Good Friday Morning, Fellow Seekers.
No, that’s not a view of the Pennsylvania Department of State on Nov. 3, 2050 when the results of the Nov. 3, 2020 election have finally been settled. But it is the ruin of a hulking, but once majestic structure, which is sort of what the debate over election reform in the Keystone State feels like these days.
Republicans who control the state House and Senate, as well as the Democratic Wolf administration, each say they want to make voting in the November election as safe and secure as possible. Each side has their own proposals. Agreement, to put it mildly, remains elusive.
On Thursday, during an event at a polling station in suburban Harrisburg, Gov. Tom Wolf rolled out a suite of proposed reforms whose contours were already known. He called for their swift passage.

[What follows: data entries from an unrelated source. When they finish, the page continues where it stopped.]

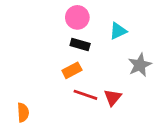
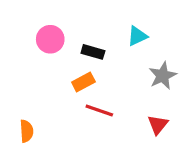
pink circle: (77, 17) -> (50, 39), moved
red triangle: (113, 97) -> (158, 125), moved

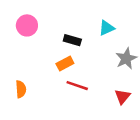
pink circle: (50, 39) -> (27, 25), moved
orange semicircle: (26, 131) -> (21, 89), moved

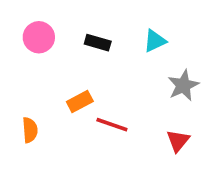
black rectangle: (72, 40) -> (98, 43), moved
orange rectangle: (65, 63) -> (80, 101), moved

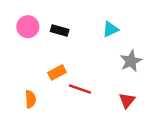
black rectangle: (98, 43) -> (60, 31), moved
orange semicircle: (30, 130) -> (30, 99), moved

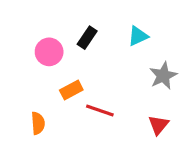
pink circle: (28, 27) -> (49, 52), moved
black rectangle: (60, 31) -> (87, 38), moved, turned -72

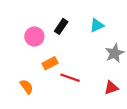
orange semicircle: (38, 123) -> (27, 87), turned -32
red triangle: (158, 125) -> (111, 88), turned 32

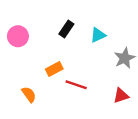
cyan triangle: (97, 25) -> (98, 35), moved
pink circle: (34, 36) -> (18, 36), moved

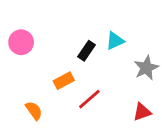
black rectangle: (66, 29) -> (87, 51), moved
red line: (76, 85) -> (89, 99), turned -60

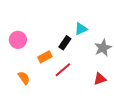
pink circle: (21, 42) -> (18, 40), moved
black rectangle: (87, 51) -> (65, 43), moved

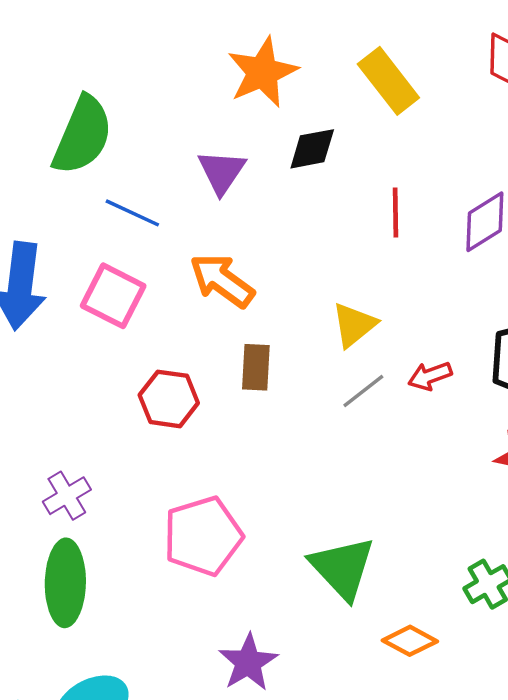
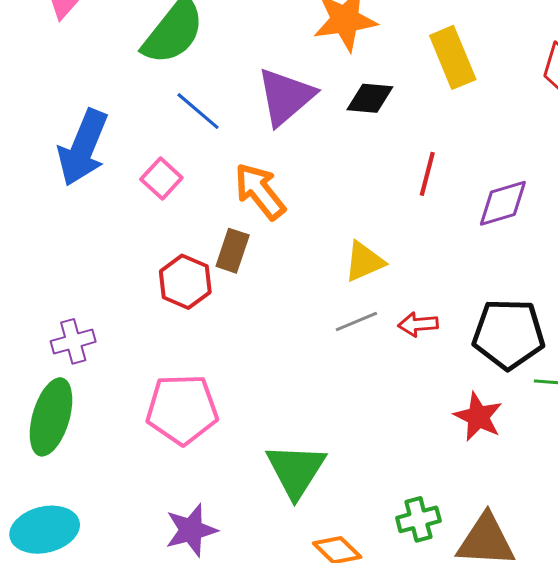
purple triangle: (222, 172) -> (286, 97), size x1.4
pink square: (113, 296) -> (161, 179), size x0.7
brown rectangle: (256, 367) -> (233, 251), moved

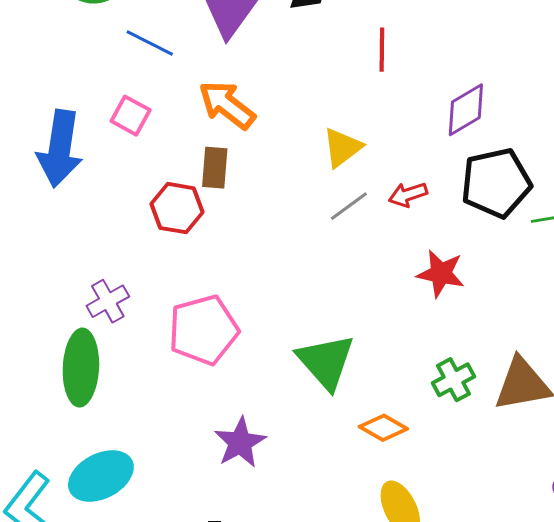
blue arrow: (83, 148) -> (60, 149), moved
purple diamond: (503, 203) -> (466, 110), moved
purple cross: (73, 341) -> (108, 301), moved
red star: (478, 417) -> (441, 273), moved

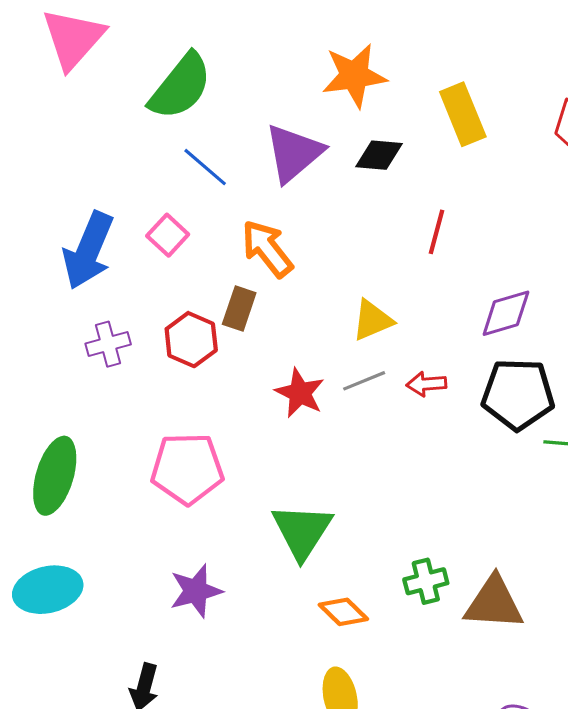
red star: (441, 273) -> (300, 393), moved
purple cross: (108, 301) -> (108, 344), moved

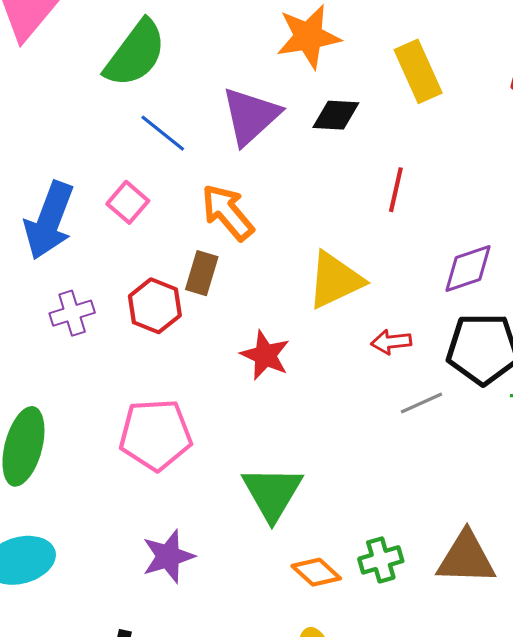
yellow triangle: (372, 320) -> (335, 280), size x1.4
gray line: (364, 381) -> (421, 403), moved
green cross: (426, 581) -> (381, 560), moved

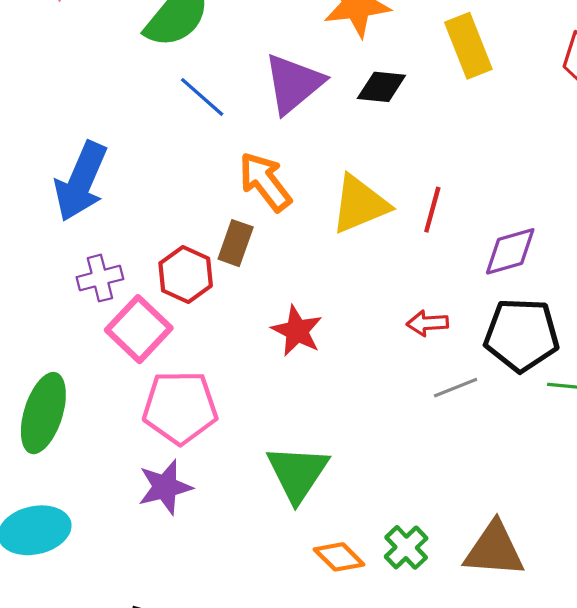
red line: (396, 190) -> (432, 210), moved
pink square: (128, 202) -> (139, 329), moved, size x1.5
yellow triangle: (335, 280) -> (360, 204), moved
purple star: (168, 556) -> (165, 487), moved
green cross: (381, 560) -> (406, 547), turned -30

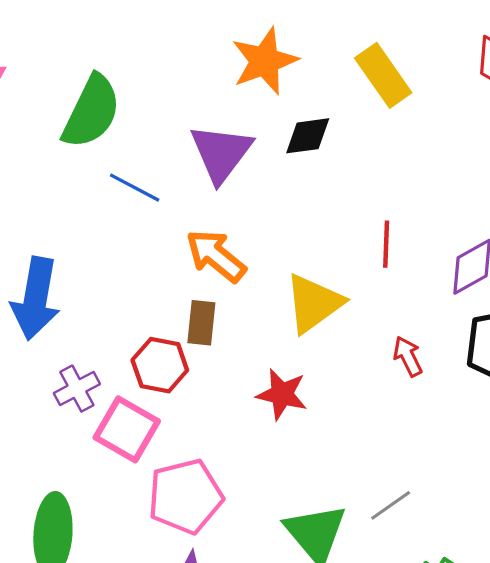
yellow triangle: (360, 204) -> (314, 303), moved
red arrow: (427, 323) -> (408, 356), turned 81
gray line: (456, 388) -> (391, 505), moved

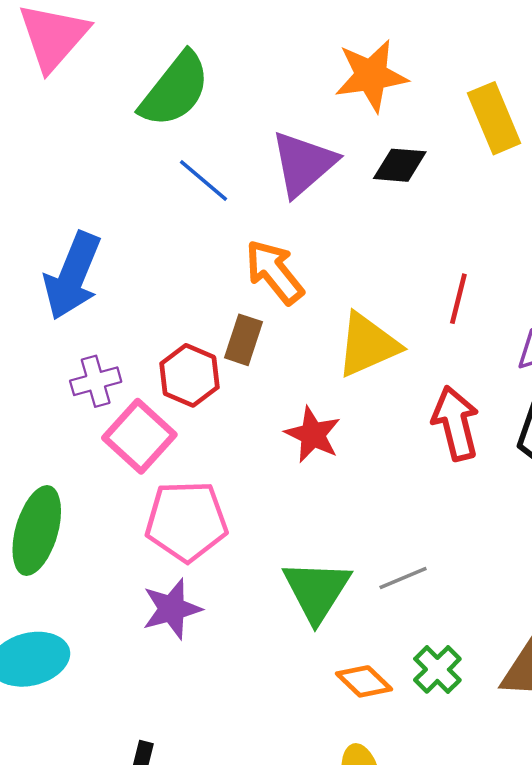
red arrow: (408, 356) -> (456, 423), size x1.6

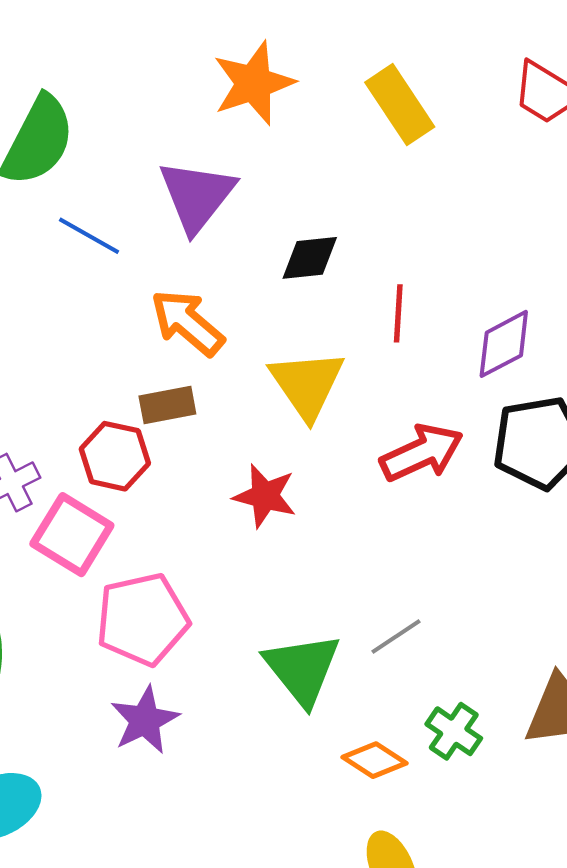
black diamond: (400, 165) -> (310, 258), moved
brown rectangle: (243, 340) -> (167, 405), turned 72
yellow triangle: (368, 345) -> (307, 384), turned -30
red arrow: (456, 423) -> (422, 453), turned 90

The administration’s proposals include:
- “Allowing counties to start pre-canvassing ballots 21 days before the election rather than at 7 a.m. election day to make vote counting faster. Pre-canvassing involves counties scanning and verifying the ballot envelope, matching the voter’s signature to voter rolls, opening the mail and secrecy envelopes, and removing and scanning the ballot. Counties would not tabulate or report vote totals until polls close at 8 p.m. on election day.
- “Allowing counties to count eligible ballots postmarked by election day and received by the Friday following election day to ensure that all ballots mailed by the deadline are counted.

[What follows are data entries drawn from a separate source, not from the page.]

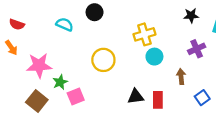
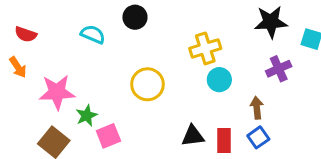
black star: (191, 16) -> (271, 22), size x1.5
blue square: (202, 98) -> (258, 137), moved

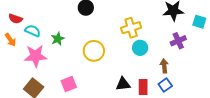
cyan semicircle: (93, 34) -> (33, 31), moved
green star: (87, 116) -> (58, 39), moved

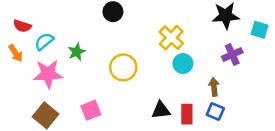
yellow cross: (131, 28) -> (171, 38), turned -30
cyan semicircle: (33, 31) -> (44, 42), turned -63
blue square: (165, 85) -> (215, 112), turned -32

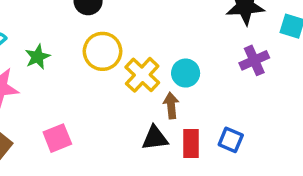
yellow cross: (171, 38) -> (142, 75), moved
yellow circle: (123, 67) -> (103, 51), moved
brown arrow: (214, 87) -> (171, 106), moved

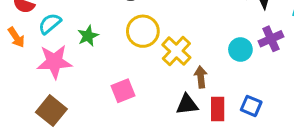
cyan circle: (186, 73) -> (240, 50), moved
pink square: (57, 138) -> (123, 91), moved

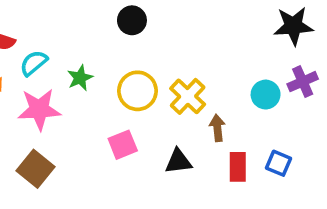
yellow circle: (143, 31) -> (138, 91), moved
black triangle: (187, 104) -> (178, 161), moved

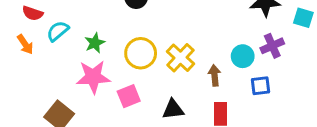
pink star: (39, 109) -> (93, 77), moved
brown arrow: (217, 128) -> (215, 75), moved
blue square: (279, 163) -> (260, 86), moved, turned -30

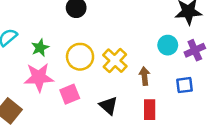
cyan circle: (243, 56) -> (168, 45), moved
black triangle: (173, 109) -> (108, 106), turned 48

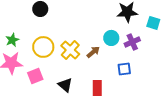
brown arrow: (145, 76) -> (93, 52), moved, turned 56

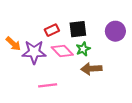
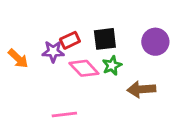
purple star: (34, 52) -> (53, 51), moved, size x0.7
brown arrow: (91, 69) -> (141, 89), moved

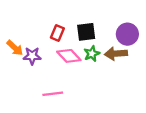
red rectangle: (70, 40) -> (57, 33), turned -42
purple star: (53, 51) -> (32, 56), moved
brown arrow: (141, 89) -> (116, 54), moved

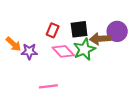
green star: (92, 54) -> (84, 49), size x1.5
brown arrow: (116, 54) -> (100, 39), moved

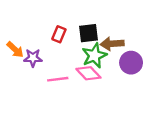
purple circle: (117, 31) -> (131, 63), moved
pink diamond: (63, 51) -> (88, 73), moved
pink line: (48, 86) -> (58, 79), moved

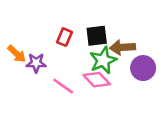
pink line: (58, 79) -> (63, 86), turned 42

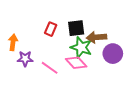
orange arrow: (17, 54) -> (13, 42), turned -126
green star: (103, 60) -> (81, 47), turned -30
purple star: (36, 63) -> (25, 59), moved

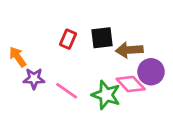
orange arrow: (13, 42) -> (18, 57), turned -42
green star: (81, 47) -> (106, 95), moved
pink diamond: (76, 63) -> (131, 84), moved

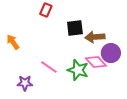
red rectangle: (68, 39) -> (46, 10), moved
purple star: (34, 79) -> (25, 83), moved

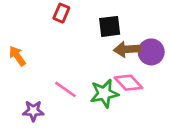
black square: (75, 28) -> (110, 26), moved
purple circle: (111, 53) -> (151, 52), moved
green star: (78, 70) -> (104, 93), turned -30

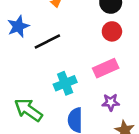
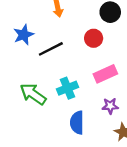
red circle: (112, 31) -> (94, 38), moved
green arrow: (28, 110) -> (33, 94), moved

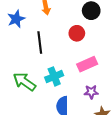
blue star: (24, 35) -> (16, 19), moved
black line: (51, 49) -> (40, 43), turned -70

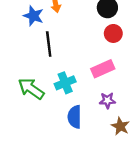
blue star: (16, 19) -> (33, 16), moved, turned -30
red circle: (77, 33) -> (113, 33), moved

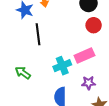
cyan cross: (65, 83) -> (62, 66), moved
green arrow: (31, 89) -> (23, 73), size x0.7

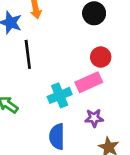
red circle: (94, 25) -> (101, 57), moved

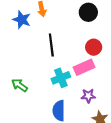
black line: (28, 54) -> (51, 45), moved

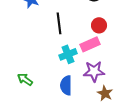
green arrow: (20, 85) -> (25, 79), moved
purple star: (88, 96) -> (94, 71), size x1.5

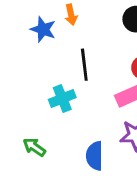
cyan cross: (68, 54) -> (62, 98), moved

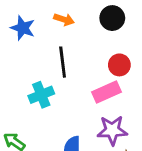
orange arrow: (71, 15) -> (64, 19), moved, turned -60

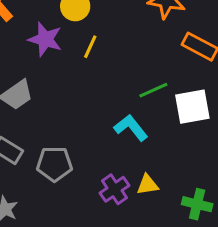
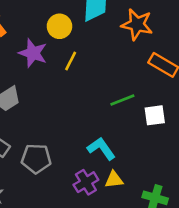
white square: (192, 107) -> (155, 115), size x0.7
cyan L-shape: (131, 128) -> (101, 149), moved

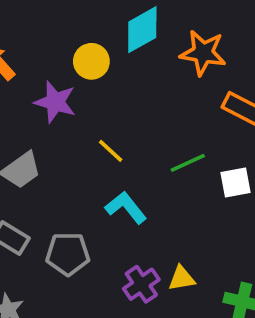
yellow line: (71, 61) -> (111, 151), moved, turned -72
cyan L-shape: (101, 149) -> (126, 207), moved

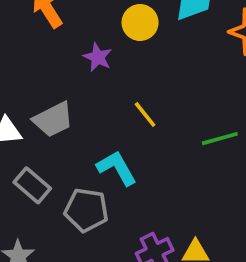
purple star: (55, 102) -> (98, 57), size x0.7
cyan L-shape: (126, 207) -> (117, 168), moved

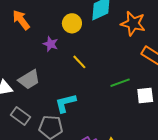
yellow line: (145, 114) -> (79, 62), moved
cyan L-shape: (117, 168) -> (66, 103), turned -70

- “Requiring counties to start sending mail-in ballots at least 28 days before the election rather than 14 days as currently required. The change ensures voters who apply early will have at least four weeks to receive and return their ballot.

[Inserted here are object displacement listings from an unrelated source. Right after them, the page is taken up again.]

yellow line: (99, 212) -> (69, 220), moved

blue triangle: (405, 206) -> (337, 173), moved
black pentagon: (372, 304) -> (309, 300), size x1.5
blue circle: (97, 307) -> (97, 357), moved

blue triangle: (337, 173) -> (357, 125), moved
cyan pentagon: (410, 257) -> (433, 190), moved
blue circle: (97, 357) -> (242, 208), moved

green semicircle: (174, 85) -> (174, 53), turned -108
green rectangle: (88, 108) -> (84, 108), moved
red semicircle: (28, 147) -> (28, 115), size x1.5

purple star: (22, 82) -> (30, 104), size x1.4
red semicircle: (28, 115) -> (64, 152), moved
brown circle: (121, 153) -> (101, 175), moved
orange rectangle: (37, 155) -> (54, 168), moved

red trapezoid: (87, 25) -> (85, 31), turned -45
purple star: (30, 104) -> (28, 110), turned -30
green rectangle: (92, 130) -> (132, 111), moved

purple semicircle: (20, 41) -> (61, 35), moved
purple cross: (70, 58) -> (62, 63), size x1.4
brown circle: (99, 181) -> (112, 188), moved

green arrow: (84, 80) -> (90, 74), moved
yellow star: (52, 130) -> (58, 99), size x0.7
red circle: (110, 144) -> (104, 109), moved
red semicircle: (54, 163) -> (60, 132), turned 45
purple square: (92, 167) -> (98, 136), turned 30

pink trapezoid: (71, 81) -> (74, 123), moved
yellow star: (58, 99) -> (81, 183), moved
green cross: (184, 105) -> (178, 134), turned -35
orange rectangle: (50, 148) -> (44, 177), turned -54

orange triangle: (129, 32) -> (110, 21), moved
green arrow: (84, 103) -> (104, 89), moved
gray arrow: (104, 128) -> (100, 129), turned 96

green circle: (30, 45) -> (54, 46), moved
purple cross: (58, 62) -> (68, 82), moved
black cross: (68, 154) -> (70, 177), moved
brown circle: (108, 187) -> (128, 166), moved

- “Providing counties flexibility to appoint poll workers to vacant positions earlier than five days before an election. More poll workers are still needed, and the Department of State is encouraging businesses, colleges and organizations to reach out to their county elections office and volunteer at their local precincts.”
“If you want to vote by mail, apply now and your county will send you a ballot as soon as it is finalized,” Wolf said in a statement issued by his office. “When you receive your ballot, complete it and mail it back as soon as you can so your county gets it in plenty of time.”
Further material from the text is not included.